#### The task:
Each line of the data that includes the string "libro" is to be copied out.

:: Provided data ::

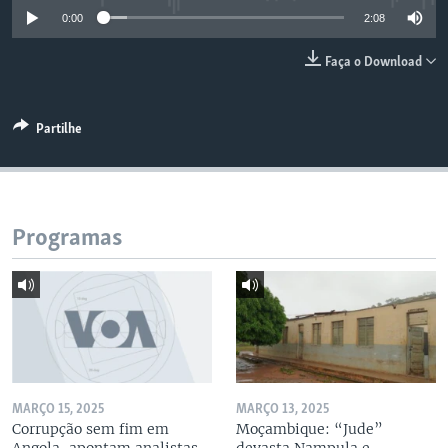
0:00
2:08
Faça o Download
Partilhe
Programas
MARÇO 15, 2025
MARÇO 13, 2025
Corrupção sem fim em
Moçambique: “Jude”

:::
:: Provided data ::

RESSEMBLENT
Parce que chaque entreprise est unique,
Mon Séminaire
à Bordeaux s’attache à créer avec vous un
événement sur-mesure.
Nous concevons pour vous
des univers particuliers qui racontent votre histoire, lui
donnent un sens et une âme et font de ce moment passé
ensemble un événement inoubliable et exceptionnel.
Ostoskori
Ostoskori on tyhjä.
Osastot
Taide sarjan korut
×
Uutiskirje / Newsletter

:::
:: Provided data ::

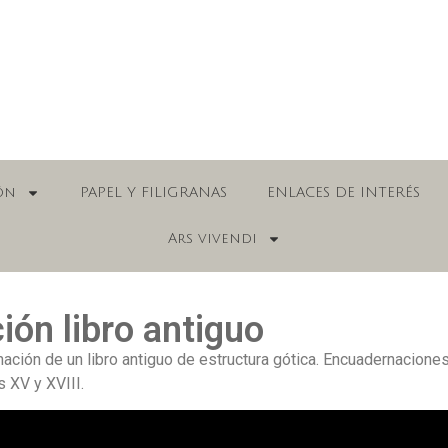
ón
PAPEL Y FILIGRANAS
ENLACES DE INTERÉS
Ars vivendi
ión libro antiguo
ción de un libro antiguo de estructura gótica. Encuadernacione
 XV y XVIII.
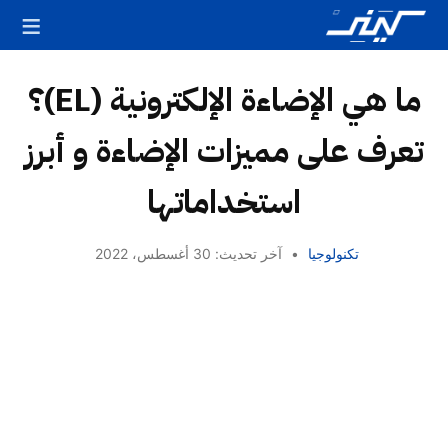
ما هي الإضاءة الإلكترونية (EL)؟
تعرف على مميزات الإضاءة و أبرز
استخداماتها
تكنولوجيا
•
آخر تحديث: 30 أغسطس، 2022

:::

#### Completed exercise:
ión libro antiguo
ción de un libro antiguo de estructura gótica. Encuadernacione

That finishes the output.